BRIEF :: For every entry that follows, return the words exactly and omit any picture.

SOURCE RECORDS ::
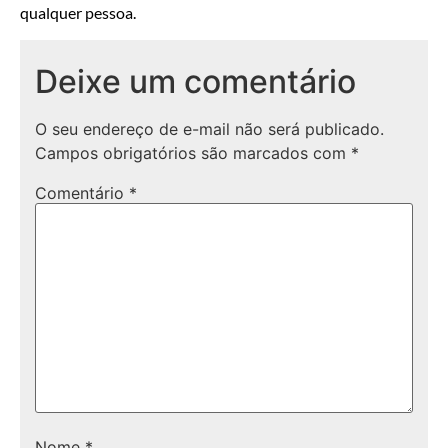
qualquer pessoa.
Deixe um comentário
O seu endereço de e-mail não será publicado.
Campos obrigatórios são marcados com
*
Comentário
*
Nome
*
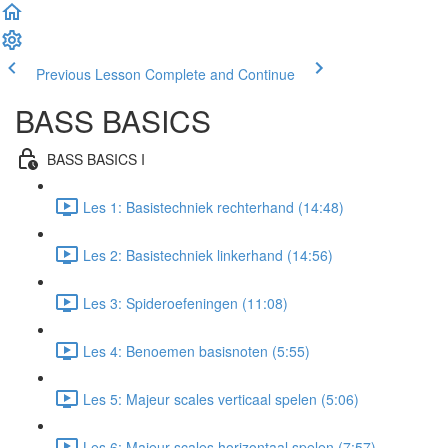
Previous Lesson
Complete and Continue
BASS BASICS
BASS BASICS I
Les 1: Basistechniek rechterhand (14:48)
Les 2: Basistechniek linkerhand (14:56)
Les 3: Spideroefeningen (11:08)
Les 4: Benoemen basisnoten (5:55)
Les 5: Majeur scales verticaal spelen (5:06)
Les 6: Majeur scales horizontaal spelen (7:57)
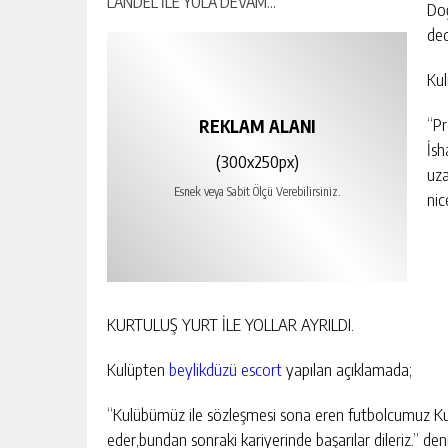
Doğ
ded
Kul
“Pr
REKLAM ALANI
İsh
(300x250px)
uza
Esnek veya Sabit Ölçü Verebilirsiniz.
nic
KURTULUŞ YURT İLE YOLLAR AYRILDI.
Kulüpten
beylikdüzü escort
yapılan açıklamada;
“Kulübümüz ile sözleşmesi sona eren futbolcumuz Kur
eder,bundan sonraki kariyerinde başarılar dileriz.” deni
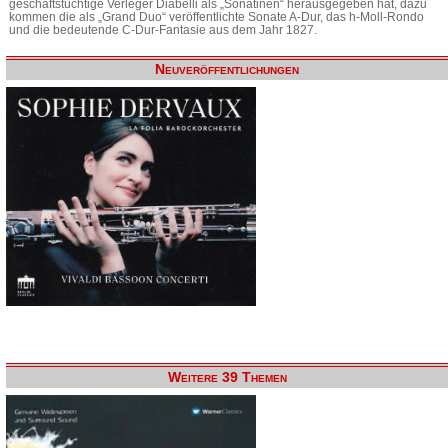
geschäftstüchtige Verleger Diabelli als „Sonatinen“ herausgegeben hat, dazu
kommen die als „Grand Duo“ veröffentlichte Sonate A-Dur, das h-Moll-Rondo
und die bedeutende C-Dur-Fantasie aus dem Jahr 1827.
Neuveröffentlichungen
Weitere 39 Themen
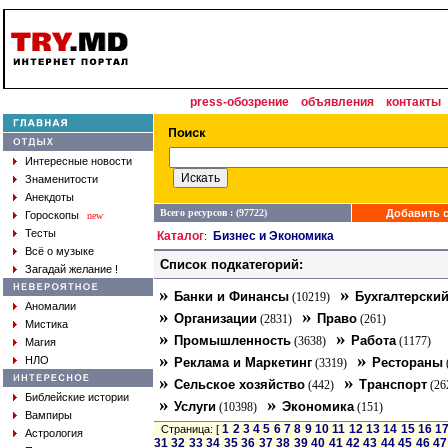
press-обозрение
объявления
контакты
Интересные новости
Знаменитости
Анекдоты
Всего ресурсов : (97722)
Добавить с
Гороскопы
new
Тесты
Каталог
Бизнес и Экономика
:
Всё о музыке
Список подкатегорий:
Загадай желание !
»
»
Банки и Финансы
Бухгалтерский
(10219)
Аномалии
»
»
Организации
Право
(2831)
(261)
Мистика
»
»
Промышленность
Работа
(3638)
(1177)
Магия
»
»
НЛО
Реклама и Маркетинг
Рестораны
(3319)
»
»
Сельское хозяйство
Транспорт
(442)
(26
Библейские истории
»
»
Услуги
Экономика
(10398)
(151)
Вампиры
1
2
3
4
5
6
7
8
9
10
11
12
13
14
15
16
1
Страница: [
Астрология
31
32
33
34
35
36
37
38
39
40
41
42
43
44
45
46
47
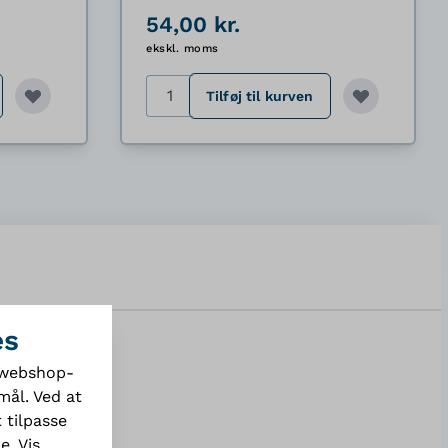
54,00 kr.
ekskl. moms
Antal
Tilføj til kurven
es
e webshop-
mål. Ved at
r
 tilpasse
de.
Vis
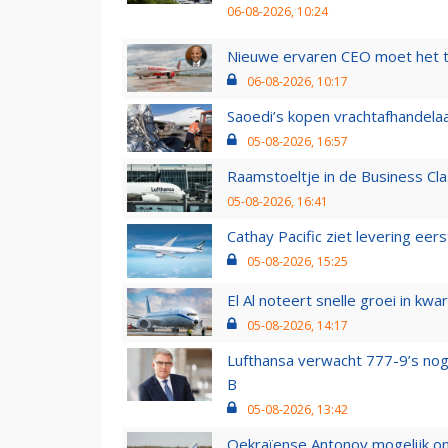
06-08-2026, 10:24
Nieuwe ervaren CEO moet het ti
06-08-2026, 10:17
Saoedi’s kopen vrachtafhandelaa
05-08-2026, 16:57
Raamstoeltje in de Business Cla
05-08-2026, 16:41
Cathay Pacific ziet levering ee
05-08-2026, 15:25
El Al noteert snelle groei in k
05-08-2026, 14:17
Lufthansa verwacht 777-9’s nog
B
05-08-2026, 13:42
Oekraïense Antonov mogelijk on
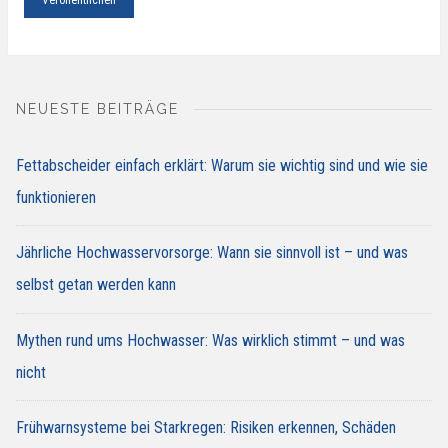
NEUESTE BEITRÄGE
Fettabscheider einfach erklärt: Warum sie wichtig sind und wie sie
funktionieren
Jährliche Hochwasservorsorge: Wann sie sinnvoll ist – und was
selbst getan werden kann
Mythen rund ums Hochwasser: Was wirklich stimmt – und was
nicht
Frühwarnsysteme bei Starkregen: Risiken erkennen, Schäden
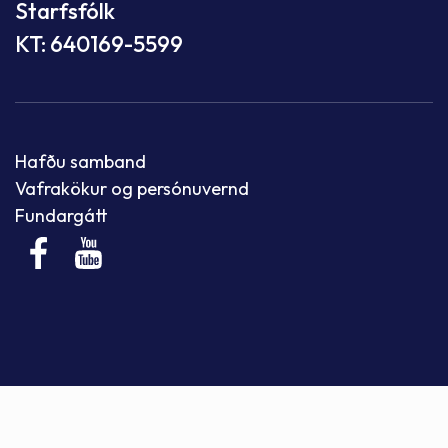
Starfsfólk
KT: 640169-5599
Hafðu samband
Vafrakökur og persónuvernd
Fundargátt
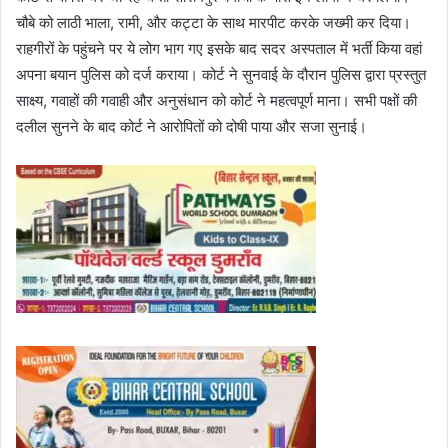
चौबे को लाठी भाला, रामी, और कट्टा के साथ मारपीट करके जख्मी कर दिया।
राहगीरों के पहुंचने पर ये लोग भाग गए इसके बाद सदर अस्पताल में भर्ती किया वहां
अपना बयान पुलिस को दर्ज कराया। कोर्ट ने सुनवाई के दौरान पुलिस द्वारा प्रस्तुत
साक्ष्य, गवाहों की गवाही और अनुसंधान को कोर्ट ने महत्वपूर्ण माना। सभी पक्षों की
दलील सुनने के बाद कोर्ट ने आरोपितों को दोषी पाया और सजा सुनाई।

SOLUTION TO THIS PROBLEM ::
qualquer pessoa.
Deixe um comentário
O seu endereço de e-mail não será publicado.
Campos obrigatórios são marcados com
*
Comentário
*
Nome
*
Previous Lesson
Complete and Continue
BASS BASICS
BASS BASICS I
Les 1: Basistechniek rechterhand (14:48)
Les 2: Basistechniek linkerhand (14:56)
Les 3: Spideroefeningen (11:08)
Les 4: Benoemen basisnoten (5:55)
Les 5: Majeur scales verticaal spelen (5:06)
Les 6: Majeur scales horizontaal spelen (7:57)
Doğ
ded
Kul
“Pr
REKLAM ALANI
İsh
(300x250px)
uza
Esnek veya Sabit Ölçü Verebilirsiniz.
nic
KURTULUŞ YURT İLE YOLLAR AYRILDI.
Kulüpten
beylikdüzü escort
yapılan açıklamada;
“Kulübümüz ile sözleşmesi sona eren futbolcumuz Kur
eder,bundan sonraki kariyerinde başarılar dileriz.” deni
geschäftstüchtige Verleger Diabelli als „Sonatinen“ herausgegeben hat, dazu
kommen die als „Grand Duo“ veröffentlichte Sonate A-Dur, das h-Moll-Rondo
und die bedeutende C-Dur-Fantasie aus dem Jahr 1827.
Neuveröffentlichungen
Weitere 39 Themen
press-обозрение
объявления
контакты
Интересные новости
Знаменитости
Анекдоты
Всего ресурсов : (97722)
Добавить с
Гороскопы
new
Тесты
Каталог
Бизнес и Экономика
:
Всё о музыке
Список подкатегорий:
Загадай желание !
»
»
Банки и Финансы
Бухгалтерский
(10219)
Аномалии
»
»
Организации
Право
(2831)
(261)
Мистика
»
»
Промышленность
Работа
(3638)
(1177)
Магия
»
»
НЛО
Реклама и Маркетинг
Рестораны
(3319)
»
»
Сельское хозяйство
Транспорт
(442)
(26
Библейские истории
»
»
Услуги
Экономика
(10398)
(151)
Вампиры
1
2
3
4
5
6
7
8
9
10
11
12
13
14
15
16
1
Страница: [
Астрология
31
32
33
34
35
36
37
38
39
40
41
42
43
44
45
46
47
54,00 kr.
ekskl. moms
Antal
Tilføj til kurven
es
e webshop-
mål. Ved at
r
 tilpasse
de.
Vis
06-08-2026, 10:24
Nieuwe ervaren CEO moet het ti
06-08-2026, 10:17
Saoedi’s kopen vrachtafhandelaa
05-08-2026, 16:57
Raamstoeltje in de Business Cla
05-08-2026, 16:41
Cathay Pacific ziet levering ee
05-08-2026, 15:25
El Al noteert snelle groei in k
05-08-2026, 14:17
Lufthansa verwacht 777-9’s nog
B
05-08-2026, 13:42
Oekraïense Antonov mogelijk on
NEUESTE BEITRÄGE
Fettabscheider einfach erklärt: Warum sie wichtig sind und wie sie
funktionieren
Jährliche Hochwasservorsorge: Wann sie sinnvoll ist – und was
selbst getan werden kann
Mythen rund ums Hochwasser: Was wirklich stimmt – und was
nicht
Frühwarnsysteme bei Starkregen: Risiken erkennen, Schäden
Starfsfólk
KT: 640169-5599
Hafðu samband
Vafrakökur og persónuvernd
Fundargátt
चौबे को लाठी भाला, रामी, और कट्टा के साथ मारपीट करके जख्मी कर दिया।
राहगीरों के पहुंचने पर ये लोग भाग गए इसके बाद सदर अस्पताल में भर्ती किया वहां
अपना बयान पुलिस को दर्ज कराया। कोर्ट ने सुनवाई के दौरान पुलिस द्वारा प्रस्तुत
साक्ष्य, गवाहों की गवाही और अनुसंधान को कोर्ट ने महत्वपूर्ण माना। सभी पक्षों की
दलील सुनने के बाद कोर्ट ने आरोपितों को दोषी पाया और सजा सुनाई।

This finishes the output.